Consciente de cette réalité, la Ville et les entrepreneurs multiplient les projets d’aménagements pour séduire cette nouvelle génération. Si les plus jeunes se sont laissé tenter, la communauté street reste plus ou moins insensible à ces appels du pied, comme en témoigne Karim.
« Honnêtement les skateparks sont bons, avec un niveau assez élevé, mais on n’y va pas souvent. Ils ont construit tout un tas de trucs inutiles. L’un d’eux a un full pipe. Qui va sérieusement skater un full pipe ? »
Pour Maysam Faraj, qui est né à Dubaï et y skate depuis 25 ans, ce désintérêt des skateparks s’explique en partie par la frustration liée à la perte de l’esprit de la dernière décennie. « La ville a eu beaucoup de vrais spots. Avant, on en skatait bien plus qu’aujourd’hui. La raison, c’est qu’avant la période de construction massive qu’a connue Dubaï, on sentait la ville davantage publique : la ville s’est agrandie et ses quartiers ont peu à peu été privatisés. Avec ces prometteurs, ça a complètement détruit notre liberté et la compréhension que nous avions de notre espace. »
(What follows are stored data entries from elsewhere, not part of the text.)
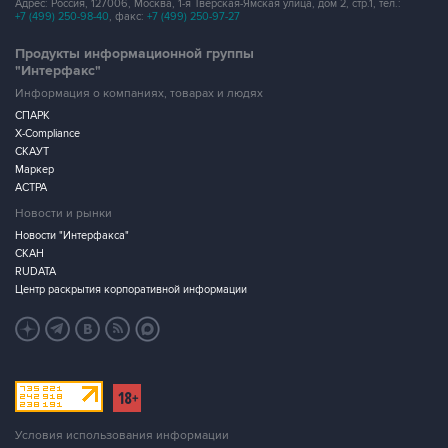
Адрес: Россия, 127006, Москва, 1-я Тверская-Ямская улица, дом 2, стр.1, тел.:
+7 (499) 250-98-40
, факс:
+7 (499) 250-97-27
Продукты информационной группы
"Интерфакс"
Информация о компаниях, товарах и людях
СПАРК
X-Compliance
СКАУТ
Маркер
АСТРА
Новости и рынки
Новости "Интерфакса"
СКАН
RUDATA
Центр раскрытия корпоративной информации
Условия использования информации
L’histoire aurait pourtant pu être bien différente. La capitale voisine, Abu Dhabi, qui connaît la quasi même fulgurance que Dubaï ces dernières années, présente un tout autre visage. « Là-bas c’est totalement l’inverse, précise le Syrien d’origine. Son approche du développement, c’est du 50-50. On a beaucoup de privatisation, mais le gouvernement reste très attaché à l’espace public. On s’y sent libre. Pour moi, Abu Dhabi, c’est le Barcelone du Moyen-Orient, hyper skate-friendly, avec une tonne de spots. Le paradoxe, c’est que la scène skate n’y est pas développée. »
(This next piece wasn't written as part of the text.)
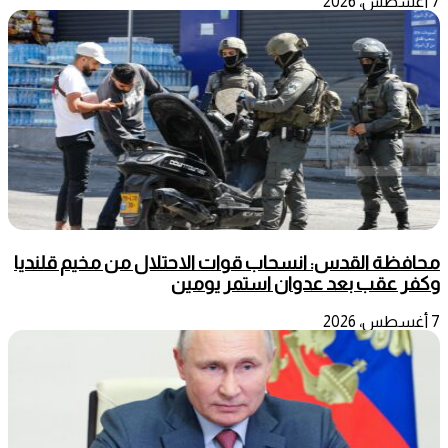
7 أغسطس، 2026
محافظة القدس: انسحاب قوات الاحتلال من مخيم قلنديا
وكفر عقب بعد عدوان استمر يومين
7 أغسطس، 2026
« On a des gens cools, capable et talentueux. On a tout »
Maysam sait pourtant qu’il est possible de placer Dubaï plus haut sur l’échelle Eric Koston de la skate-credibility, notamment à l’aide de la politique. Si des agents de sécurité sont constamment présents aux abords des bâtiments pour empêcher les riders de saccager les mosaïques de marbre, ils ne sont pas pour autant mal perçus des skaters. « La police est chill, ajoute Maysam. Il n’y a pas cette hostilité que tu peux trouver en Europe. Après, il ne faut pas déconner avec eux. T’as des trucs autorisés en Europe qui peuvent être sérieux ici. »
Il se rappelle le passage des pros de Transworld Skateboarding pour le tournage du film We are blood en 2014. « Les gars ont reçu le soutien du gouvernement pour leur projet vidéo, avec un accès illimité avec tout ce qu’ils voulaient putain de skater. Il n’y a qu’à Dubaï qu’il peut se passer un truc pareil. »
L’entrepreneur perçoit d’ailleurs un changement de perception récent des autres acteurs de la société à propos de la communauté skate de la région. Très impliqué sur différents projets liés à son sport, il estime que les marques tentent dernièrement d’établir le dialogue avec la jeunesse du coin.
« Le skate, ça nous protège un peu de tous les côtés merdiques qu’on peut retrouver à Dubaï »
« C’est une bonne chose ! Les Émirats sont le QG au Moyen-Orient de beaucoup de ces marques street, comme Nike ou Adidas. Avant ça, j’avais le sentiment qu’on n’avait jamais réellement eu l’occasion d’imaginer un futur. Mais on a quand même pris un retard énorme par rapport à la scène skate globale, on est sous représentés. Malgré ça, la scène locale actuelle est tellement séduisante. »
Pour tenter de propulser leurs potes et leur ville dans des sphères plus influentes, Maysam et Karim ont tous les deux monter leurs skateshops en ligne. Pour Maysam, fondateur de Habibi Skate Shop, il faut d’abord rendre la discipline accessible, puis mettre en valeur ses talents et enfin créer une identité propre à son territoire pour faire s’élever le skate dubaïote. « Avoir un shop qui représente sa région, c’est primordial. Fournir la scène locale, c’est une grosse responsabilité. J’essaie aussi de faire prendre conscience aux autres que ce qu’on a en termes de skaters, dans cette ville, ce n’est pas rien. On a des gens cools, capable et talentueux. On a tout. »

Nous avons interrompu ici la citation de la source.